* _Assignment_:
I need the lines below from the one with "mis art�culos en" down to the one with "el c@�@ me e" reproduced exactly, both ends included, and nothing else.

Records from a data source
========
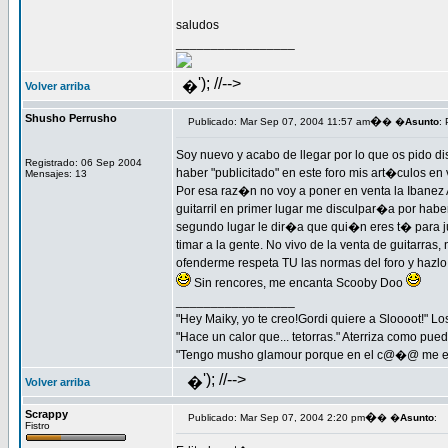
saludos
_________________
'); //-->
�
Volver arriba
Shusho Perrusho
�
Publicado: Mar Sep 07, 2004 11:57 am
� �
Asunto
: 
Soy nuevo y acabo de llegar por lo que os pido d
Registrado: 06 Sep 2004
haber "publicitado" en este foro mis art�culos en
Mensajes: 13
Por esa raz�n no voy a poner en venta la Ibanez 
guitarril en primer lugar me disculpar�a por habe
segundo lugar le dir�a que qui�n eres t� para j
timar a la gente. No vivo de la venta de guitarras
ofenderme respeta TU las normas del foro y hazl
Sin rencores, me encanta Scooby Doo
_________________
"Hey Maiky, yo te creo!Gordi quiere a Sloooot!" L
"Hace un calor que... tetorras." Aterriza como pued
"Tengo musho glamour porque en el c@�@ me e
'); //-->
�
Volver arriba
Scrappy
�
Publicado: Mar Sep 07, 2004 2:20 pm
� �
Asunto
:
Fistro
========
* _Output_:
haber "publicitado" en este foro mis art�culos en
Mensajes: 13
Por esa raz�n no voy a poner en venta la Ibanez 
guitarril en primer lugar me disculpar�a por habe
segundo lugar le dir�a que qui�n eres t� para j
timar a la gente. No vivo de la venta de guitarras
ofenderme respeta TU las normas del foro y hazl
Sin rencores, me encanta Scooby Doo
_________________
"Hey Maiky, yo te creo!Gordi quiere a Sloooot!" L
"Hace un calor que... tetorras." Aterriza como pued
"Tengo musho glamour porque en el c@�@ me e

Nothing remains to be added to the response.